# [Try it]
The result should be every line in the material below containing the string "spolujezdce".
===== Data for processing =====
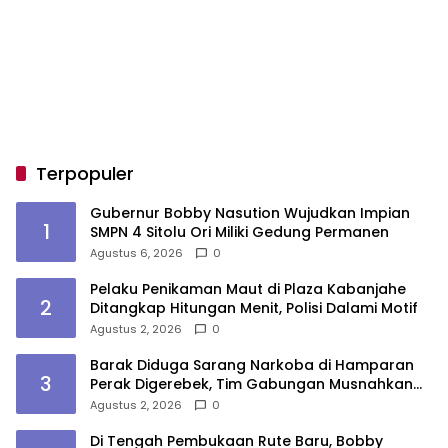
Terpopuler
Gubernur Bobby Nasution Wujudkan Impian
1
SMPN 4 Sitolu Ori Miliki Gedung Permanen
Agustus 6, 2026
0
Pelaku Penikaman Maut di Plaza Kabanjahe
2
Ditangkap Hitungan Menit, Polisi Dalami Motif
Agustus 2, 2026
0
Barak Diduga Sarang Narkoba di Hamparan
3
Perak Digerebek, Tim Gabungan Musnahkan
Lokasi
Agustus 2, 2026
0
Di Tengah Pembukaan Rute Baru, Bobby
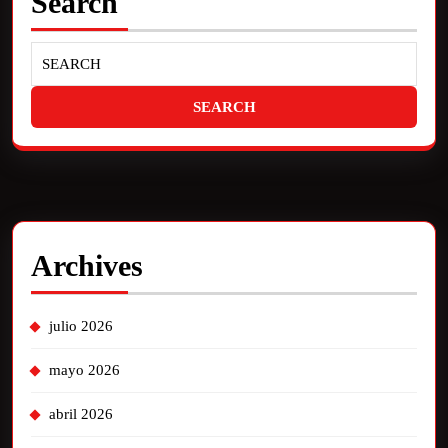
Search
Archives
julio 2026
mayo 2026
abril 2026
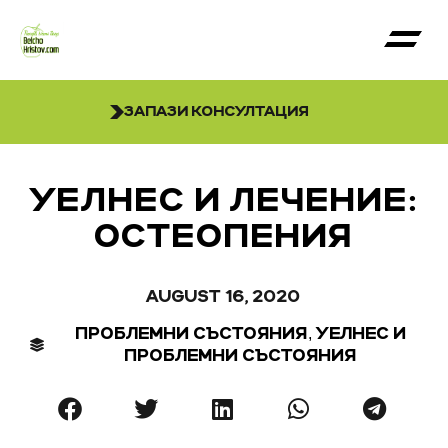
ЗАПАЗИ КОНСУЛТАЦИЯ
УЕЛНЕС И ЛЕЧЕНИЕ:
ОСТЕОПЕНИЯ
AUGUST 16, 2020
,
ПРОБЛЕМНИ СЪСТОЯНИЯ
УЕЛНЕС И
ПРОБЛЕМНИ СЪСТОЯНИЯ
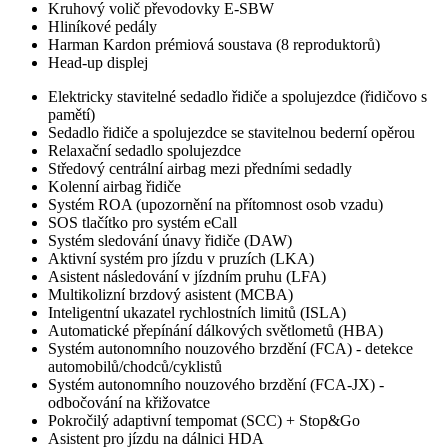
Kruhový volič převodovky E-SBW
Hliníkové pedály
Harman Kardon prémiová soustava (8 reproduktorů)
Head-up displej
Elektricky stavitelné sedadlo řidiče a spolujezdce (řidičovo s
pamětí)
Sedadlo řidiče a spolujezdce se stavitelnou bederní opěrou
Relaxační sedadlo spolujezdce
Středový centrální airbag mezi předními sedadly
Kolenní airbag řidiče
Systém ROA (upozornění na přítomnost osob vzadu)
SOS tlačítko pro systém eCall
Systém sledování únavy řidiče (DAW)
Aktivní systém pro jízdu v pruzích (LKA)
Asistent následování v jízdním pruhu (LFA)
Multikolizní brzdový asistent (MCBA)
Inteligentní ukazatel rychlostních limitů (ISLA)
Automatické přepínání dálkových světlometů (HBA)
Systém autonomního nouzového brzdění (FCA) - detekce
automobilů/chodců/cyklistů
Systém autonomního nouzového brzdění (FCA-JX) -
odbočování na křižovatce
Pokročilý adaptivní tempomat (SCC) + Stop&Go
Asistent pro jízdu na dálnici HDA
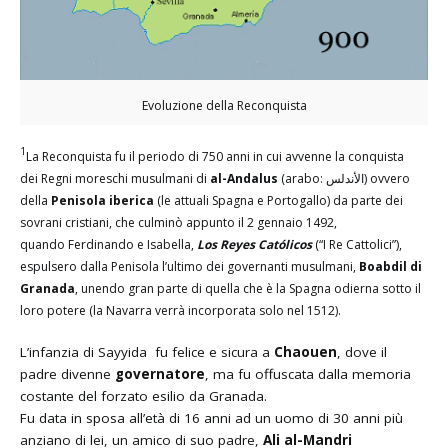
Evoluzione della Reconquista
1
La Reconquista fu il periodo di 750 anni in cui avvenne la conquista
dei Regni moreschi musulmani di
al-Andalus
(arabo: الأندلس) ovvero
della
Penisola iberica
(le attuali Spagna e Portogallo) da parte dei
sovrani cristiani, che culminò appunto il 2 gennaio 1492,
quando Ferdinando e Isabella,
Los Reyes Católicos
(“I Re Cattolici”),
espulsero dalla Penisola l’ultimo dei governanti musulmani,
Boabdil di
Granada
, unendo gran parte di quella che è la Spagna odierna sotto il
loro potere (la Navarra verrà incorporata solo nel 1512).
L’infanzia di Sayyida fu felice e sicura a
Chaouen
, dove il
padre divenne
governatore
, ma fu offuscata dalla memoria
costante del forzato esilio da Granada.
Fu data in sposa all’età di 16 anni ad un uomo di 30 anni più
anziano di lei, un amico di suo padre,
Ali
al-Mandri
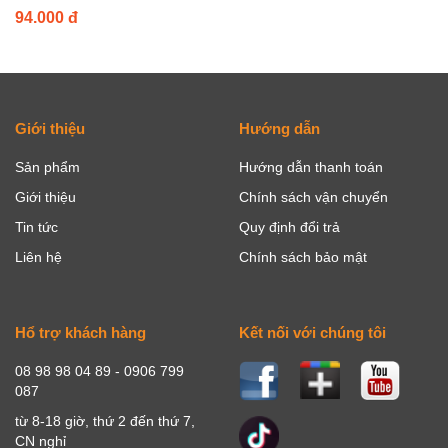
94.000 đ
Giới thiệu
Hướng dẫn
Sản phẩm
Hướng dẫn thanh toán
Giới thiệu
Chính sách vận chuyển
Tin tức
Quy định đổi trả
Liên hệ
Chính sách bảo mật
Hổ trợ khách hàng
Kết nối với chúng tôi
08 98 98 04 89 - 0906 799
087
từ 8-18 giờ, thứ 2 đến thứ 7,
CN nghỉ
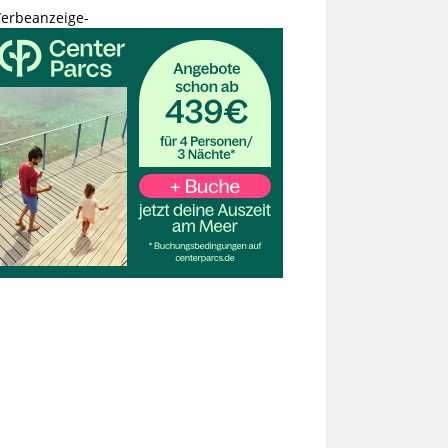
erbeanzeige-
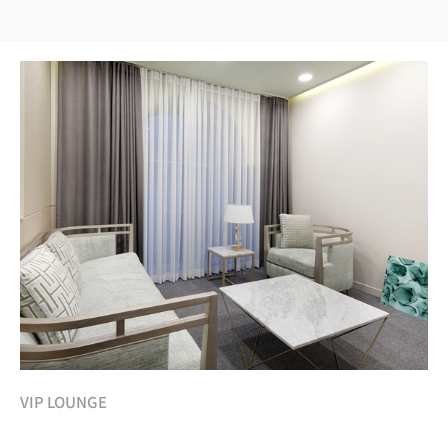
VIP LOUNGE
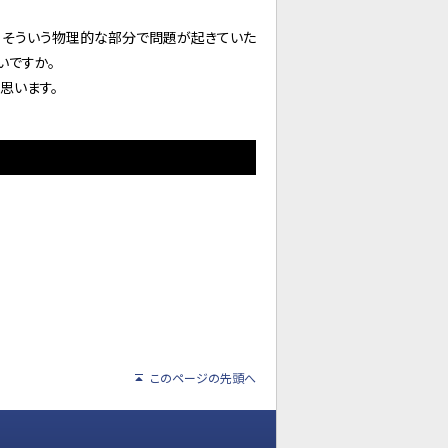
、そういう物理的な部分で問題が起きていた
いですか。
思います。
このページの先頭へ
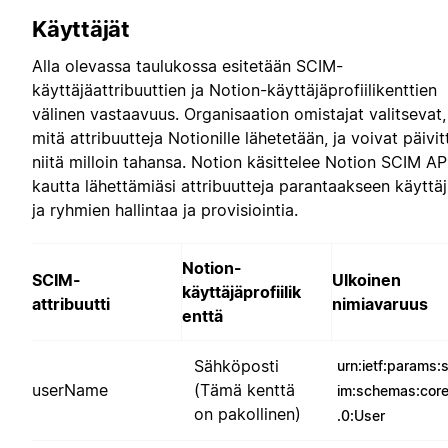
Käyttäjät
Alla olevassa taulukossa esitetään SCIM-
käyttäjäattribuuttien ja Notion-käyttäjäprofiilikenttien
välinen vastaavuus. Organisaation omistajat valitsevat,
mitä attribuutteja Notionille lähetetään, ja voivat päivit
niitä milloin tahansa. Notion käsittelee Notion SCIM AP
kautta lähettämiäsi attribuutteja parantaakseen käyttäj
ja ryhmien hallintaa ja provisiointia.
Notion-
SCIM-
Ulkoinen
käyttäjäprofiilik
attribuutti
nimiavaruus
enttä
Sähköposti
urn:ietf:params:
userName
(Tämä kenttä
im:schemas:core
on pakollinen)
.0:User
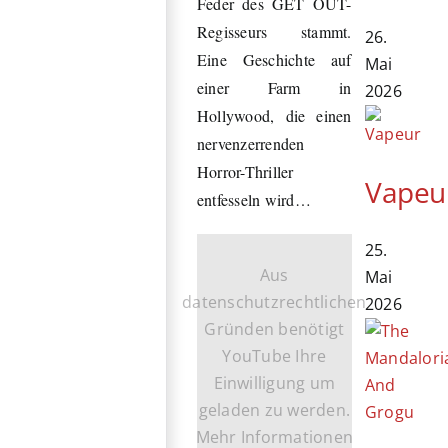
Feder des GET OUT-
Regisseurs stammt.
26.
Eine Geschichte auf
Mai
einer Farm in
2026
Hollywood, die einen
nervenzerrenden
Horror-Thriller
Vapeu
entfesseln wird…
25.
Aus
Mai
datenschutzrechtlichen
2026
Gründen benötigt
YouTube Ihre
Einwilligung um
geladen zu werden.
Mehr Informationen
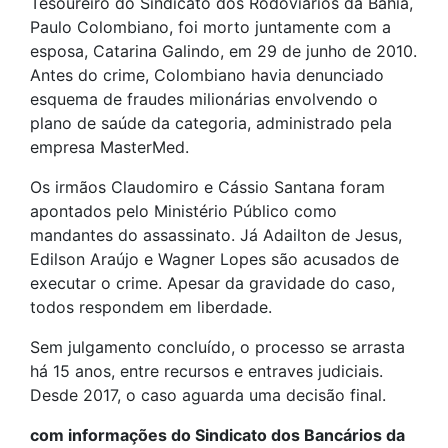
Tesoureiro do Sindicato dos Rodoviários da Bahia,
Paulo Colombiano, foi morto juntamente com a
esposa, Catarina Galindo, em 29 de junho de 2010.
Antes do crime, Colombiano havia denunciado
esquema de fraudes milionárias envolvendo o
plano de saúde da categoria, administrado pela
empresa MasterMed.
Os irmãos Claudomiro e Cássio Santana foram
apontados pelo Ministério Público como
mandantes do assassinato. Já Adailton de Jesus,
Edilson Araújo e Wagner Lopes são acusados de
executar o crime. Apesar da gravidade do caso,
todos respondem em liberdade.
Sem julgamento concluído, o processo se arrasta
há 15 anos, entre recursos e entraves judiciais.
Desde 2017, o caso aguarda uma decisão final.
com informações do Sindicato dos Bancários da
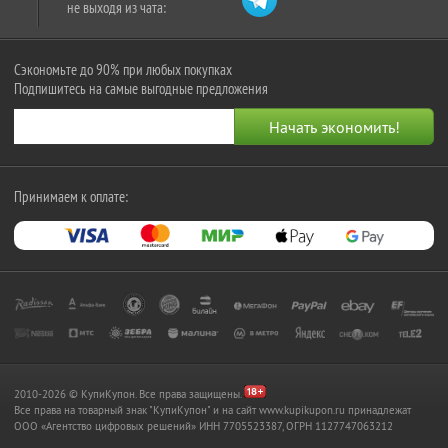
не выходя из чата:
Сэкономьте до 90% при любых покупках
Подпишитесь на самые выгодные предложения
Принимаем к оплате:
2010-2026 © КупиКупон. Все права защищены.
Все права на товарный знак "КупиКупон" и на сайт www.kupikupon.ru принадлежат
OOO «Агентство цифровых решений» ИНН 7705523387, ОГРН 1127747063212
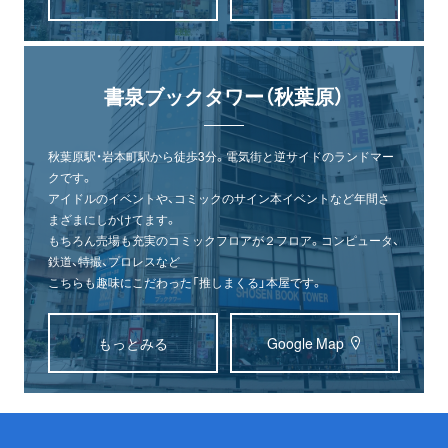
書泉ブックタワー（秋葉原）
秋葉原駅・岩本町駅から徒歩3分。電気街と逆サイドのランドマー
クです。
アイドルのイベントや、コミックのサイン本イベントなど年間さ
まざまにしかけてます。
もちろん売場も充実のコミックフロアが２フロア。コンピュータ、
鉄道、特撮、プロレスなど
こちらも趣味にこだわった「推しまくる」本屋です。
もっとみる
Google Map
=====
# [Solved exercise]
Elektricky stavitelné sedadlo řidiče a spolujezdce (řidičovo s
Sedadlo řidiče a spolujezdce se stavitelnou bederní opěrou
Relaxační sedadlo spolujezdce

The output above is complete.